Thomas Joshua Baji
Obstetrics and Gynaecology, Kalgoorlie Regional Hospital, Kalgoorlie, Australia.
BMJ Case Rep. 2019 Jun 22;12(6):e228547. doi: 10.1136/bcr-2018-228547.
A 35-year-old Nepalese woman, referred by her general practitioner for per vaginal spotting and abdominal pain for the past 12 days with a background history of 5 weeks of amenorrhoea and a quantifiable beta-human chorionic gonadotrophin of 18 900 IU/L. Subsequent pelvic ultrasound revealed a cystic lesion with peripheral vascularity in the pouch of Douglas indicating possible ectopic pregnancy with no intrauterine gestational sac seen. Subsequent to that, she underwent a diagnostic laparoscopy that revealed 150 mL of blood in the pouch of Douglas with no other obvious evidence of tubal or ovarian ectopic pregnancy seen. There was, however, a resemblance of trophoblastic tissue noted on the wall of the pouch of Douglas that was further investigated to reveal a primary ectopic pregnancy of the pouch of Douglas with no trophoblastic infiltration.

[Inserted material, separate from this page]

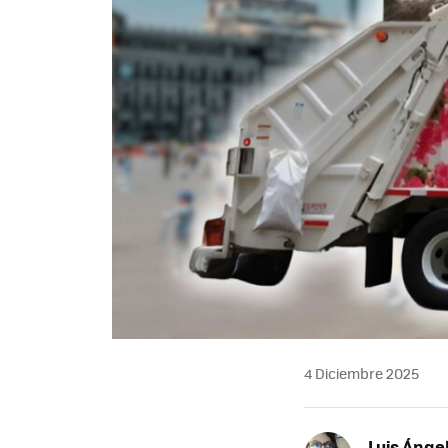
4 Diciembre 2025
Luis Ánge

一名35岁的尼泊尔女性,由她的全科医生转诊,因过去12天出现经阴道点滴出血和腹痛,有5周闭经病史,定量β-人绒毛膜促性腺激素为18900IU/L。随后的盆腔超声显示Douglas窝有一个周边有血管的囊性病变,提示可能为异位妊娠,未见宫内妊娠囊。在此之后,她接受了诊断性腹腔镜检查,发现Douglas窝有150毫升血液,未见输卵管或卵巢异位妊娠的其他明显证据。然而,在Douglas窝壁上发现了类似滋养层组织的东西,进一步检查发现是Douglas窝原发性异位妊娠,无滋养层浸润。